As PsyToolkit is intended to be a student-focused instrument, and many universities do not set up experimental computers with Linux for their students, it was decided to compare results obtained through the Internet-based implementation of PsyToolkit to results obtained through E-Prime 3.0 in a laboratory setting. E-Prime was chosen as it is a commonly used psychological research tool in university settings, including in teaching environments, and, like PsyToolkit, it has a low barrier to entry and has an experiment library. Further, Stoet [14] states that the Linux-based version of PsyToolkit is on par with E-Prime, so, while there is likely to be noise due to differences in software, this is expected to be minimal.
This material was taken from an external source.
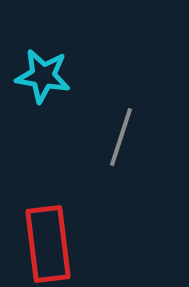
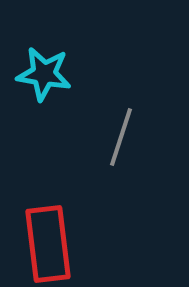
cyan star: moved 1 px right, 2 px up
While the replicability of PsyToolkit has not been examined, the replicability of other Internet-based instruments has been tested through CRT tasks (e.g., Reimers and Stewart [15]; Schubert, Murteira, Collins, & Lopes [16]). Reimers and Stewart [15] used a CRT task to test the replicability of an experiment in the Internet-based version of Adobe Flash compared to the same experiment in a laboratory-based version of Adobe Flash, with the same experiment coded in C used as a baseline. Participants were shown green and red rectangles and were required to press buttons corresponding to the colour of the rectangle on the screen. They found that, compared to the baseline, (a) response times of the laboratory-based version of Flash were 10ms longer, (b) response times of the Internet-based version of Flash were 30-40ms longer, and (c) there were no significant differences in Response Time standard errors across conditions. Schubert et al. [16] used both SRT and CRT experiments in a study testing the replicability of ScriptingRT to Flash. Six experiments were conducted over the course of their study. The first three studies used SRT tasks but were automated to test specific aspects of ScriptingRT. The last three studies used CRT tasks, specifically a version of the Stroop task, where participants were presented with either the words “red” or “blue”, or a neutral letter string, in either red or blue on a white background. Participants were instructed to press keys corresponding to the colour of the word or neutral letter string shown. Experiment 4 tested the Internet-based version of ScriptingRT by itself, while Experiment 5 compared ScriptingRT to the same experiment coded in DMDX (a laboratory-based instrument [17]) with participants undertaking both tasks on the same computer, and Experiment 6 compared ScriptingRT to Inquisit Web Edition, both running via the Internet. In Experiment 5, the experiment of most interest to the present experiment as it compares an Internet-based implementation of the instrument to a laboratory-based one, Schubert et al. [16] found that the size of the Stroop effect was not affected by which software was used.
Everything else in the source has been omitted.